The Prince of Wales and Picasso were some of the big names who stayed in the town, which gained the nickname The Pearl of the Atlantic.
Unfortunately, the good times for Royan ended in a big way during the war – the German navy put huge guns along the estuary mouth, built bunkers on the best beaches, and laid mines all over town.
After D-Day and then the invasion by Allies of the south of France, the local commander refused to quit and run back to Germany, as most other units did.
The result was that the town was flattened by bombing raids, which included the first large-scale use of napalm by the US airforce, and three days of heavy fighting in April 1945, just weeks before the official German surrender.
Royan was one of the very last towns in France to be liberated – Charles de Gaulle made it a political priority to have French soldiers chase Germans from the country.
Amid the ruins, only a few of the original villas in Le Parc remained, some of them on the seafront. During the 1950s, the town was rebuilt with white concrete as the main material, and regained its place as a family resort.
Charlotte de Charette, a history expert who works in the town hall’s heritage and culture section and who leads regular tours, said: “It was a deliberate choice to be low rise, to fit into the surrounding countryside.
“The main architects and urban developers were influenced by Brazilian architecture, which is why white concrete curves predominate, instead of the grey used in places like Le Havre.”
A lot of the diversity of style was gone, but the town’s municipality took the opportunity to rationalise access to the seaside, and allowed several flourishes, such as a Brazilian-inspired concrete-roofed market.
It contrasted with the controversial dark grey concrete church of Notre-Dame de Royan, which is hated and loved in equal measure in the town.
Classical designs rub shoulders with contemporary villas in Royan. Pic: Ville de Royan / Ph Souchard
Similarly, if owners wanted to build modern villas in contemporary styles to replace their old homes, they were invariably given permission.
The villas built by architects after the war are now worth a fortune.
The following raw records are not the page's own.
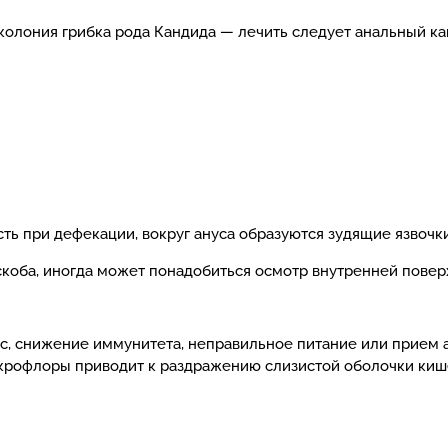
колония грибка рода Кандида — лечить следует анальный кан
ь при дефекации, вокруг ануса образуются зудящие язвочки
оскоба, иногда может понадобиться осмотр внутренней пове
с, снижение иммунитета, неправильное питание или прием 
икрофлоры приводит к раздражению слизистой оболочки киш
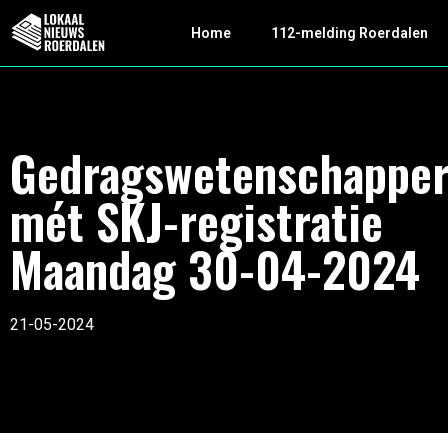
Home
112-melding Roerdalen
Gedragswetenschappe
mét SKJ-registratie
Maandag 30-04-2024
21-05-2024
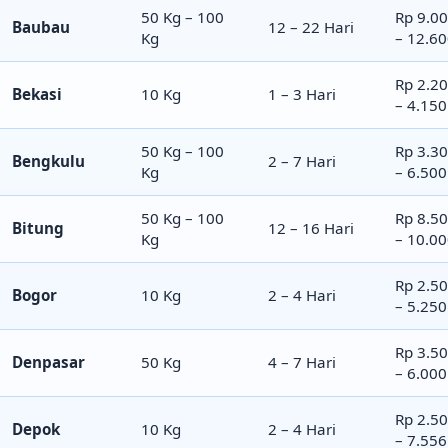
50 Kg – 100
Rp 9.0
Baubau
12 – 22 Hari
Kg
– 12.6
Rp 2.2
Bekasi
10 Kg
1 – 3 Hari
– 4.150
50 Kg – 100
Rp 3.3
Bengkulu
2 – 7 Hari
Kg
– 6.500
50 Kg – 100
Rp 8.5
Bitung
12 – 16 Hari
Kg
– 10.0
Rp 2.5
Bogor
10 Kg
2 – 4 Hari
– 5.250
Rp 3.5
Denpasar
50 Kg
4 – 7 Hari
– 6.000
Rp 2.5
Depok
10 Kg
2 – 4 Hari
– 7.556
One property, built on a rise five minutes from the beach, without sea views but with a large, sunny living room, four bedrooms and a pool in a 694m² garden, is on the market for €1.1million.
Even an ‘ordinary’ 1930s villa without architectural flourishes, 600m from the beach with two bedrooms, has a €440,000 asking price.
Getting townsfolk to appreciate the 1950s buildings has been a long process, according to Ms de Charette.
“There was no problem with the pre-war villas but the 1950s ones for a long time did not have the same value in the eyes of the local population.
“That has now changed, and the prices some of them fetch show that,” she said.
“Some are sold within days of being put on the market.”
Urban development rules have been made to protect them – it is forbidden to put external insulation on walls, for example, and solar panels are tolerated only if they cannot be seen from the road.
Protecting features such as original doors and fittings is also a priority.
“Many of the doors are unique, made by artisans using wood, glass and metal, and if owners want to insulate, often the only solution is to build a second, interior door,” she said.
“It is an effort but almost everyone agrees that it is worth trying to keep the vision alive of the people who rebuilt the town.”